To make matters a little more confusing, while most Americans agree that climate action is necessary, polls show us that they believe it is very low on the country’s list of priorities, with things like global terrorism, the economy, and income inequality consistently scoring higher on the priority list. The irony is that most of the issues that rank higher than climate change can all be directly related to the state of the environment.
In order to inspire action, perhaps it’s time that the environmental movement changed the way it frames the debate. Rather than speaking mostly in terms of environmental destruction we should be pointing out the economics of environmental action and the benefit that action can bring to the overall economy. And vice versa — plenty of economic actions by the government have a direct, often negative, impact on the environment and the health of American citizens.
This approach makes more sense when you take into consideration the tactics used by the fossil fuel industry. Rather than outright denying that a problem exists, many industry insiders and politicians have claimed that climate action costs too much money, or that it would destroy job markets, or that the expense isn’t worth the effort. They are using economics to make their point, but the dollar signs actually line up more in favor with environmentalists than with the industry.
Plenty of studies have been published that prove that the cost of doing nothing on climate change is far greater than the cost of action. Last year, Citibank released a report showing that switching to a low-carbon economy would save $2 trillion.
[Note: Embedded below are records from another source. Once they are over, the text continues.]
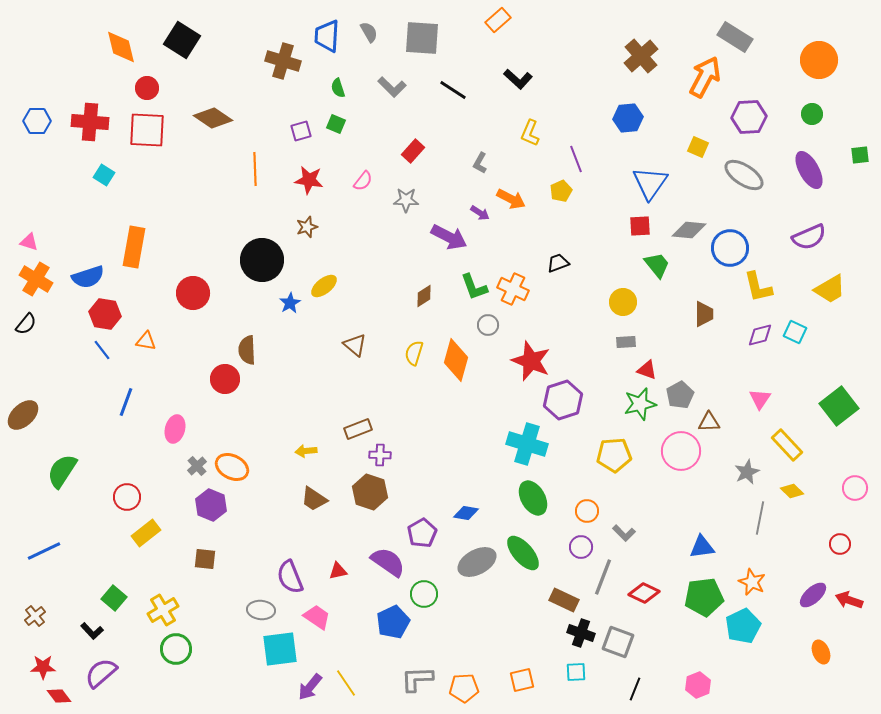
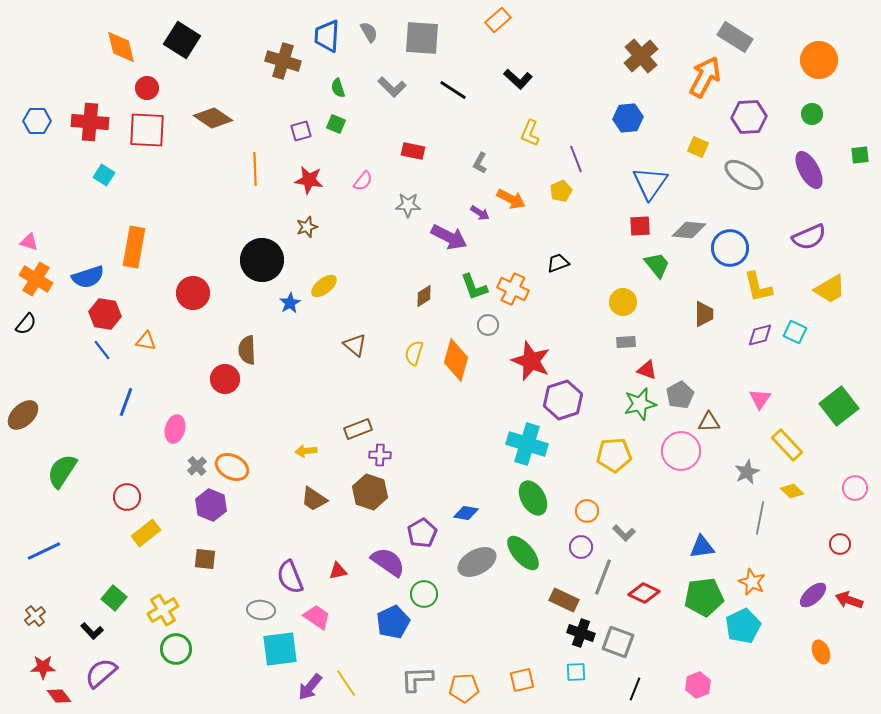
red rectangle at (413, 151): rotated 60 degrees clockwise
gray star at (406, 200): moved 2 px right, 5 px down
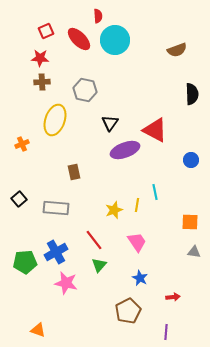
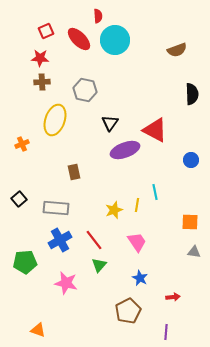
blue cross: moved 4 px right, 12 px up
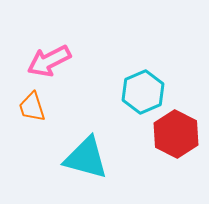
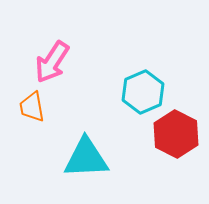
pink arrow: moved 3 px right, 1 px down; rotated 30 degrees counterclockwise
orange trapezoid: rotated 8 degrees clockwise
cyan triangle: rotated 18 degrees counterclockwise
But these reports discuss addressing the causes of climate change on the whole and don’t get into the microeconomics of protecting the environment in general, and those are the real numbers that we need to be focusing on, because those are the numbers that hit closest to home for American citizens.
When we dig down into the micro level, we can begin to see how spending on the environment — and even enforcement of existing health and safety standards — will begin to show benefits to local communities. For example, a NESCAUM study from 2011 showed that increasing the fuel economy of vehicles in the northeast United States could create up to 50,000 jobs. That same year, the United Autoworkers Union released a study showing that 155,000 jobs had already been created nationwide as a result of simply raising fuel economy standards.
Last year, a report from the Analysis Group determined that a 9-state project in the Northeast to reduce the amount of carbon from power plants resulted in an economic benefit of $1.3 billion. Fuel economy standards in California will result in drivers saving an average of $300 by the year 2020. Consumers in Iowa are expected to see their overall utility prices drop by about $10 million due to increased wind energy production, in addition to the state receiving $360 million in property tax generation from these wind farms.
The Pacific Coast Action Plan on Climate and Energy — a program designed to reduce emissions and tighten renewable energy standards — is expected to bring in $1 trillion to the economies of California, Washington, and Oregon in the next 30 years, money that will be used to rebuild the infrastructure in those states.
For every $1 that states spend on energy efficiency programs, consumers see a direct savings of close to $5.
The most important thing to remember — and the rebuttal to a classical talking point of anti-environmentalists — is that enforcing environmental standards does not kill jobs, and most experts agree that enforcement either creates as many or more jobs as would be lost.
The bottom line is that every time the government spends money, it creates economic benefits. Those benefits are in the creation of new jobs, the contracting of existing companies, or the direct payment of money in exchange for services. This is Economics 101, and it is an argument that the environmental movement needs to adopt.
But what about the other side? What happens when the government doesn’t have the money to spend? The sad reality is that the environment is the first thing to get the shaft when budget cuts take place, and in turn, this has a direct negative effect on the health and well-being of American citizens.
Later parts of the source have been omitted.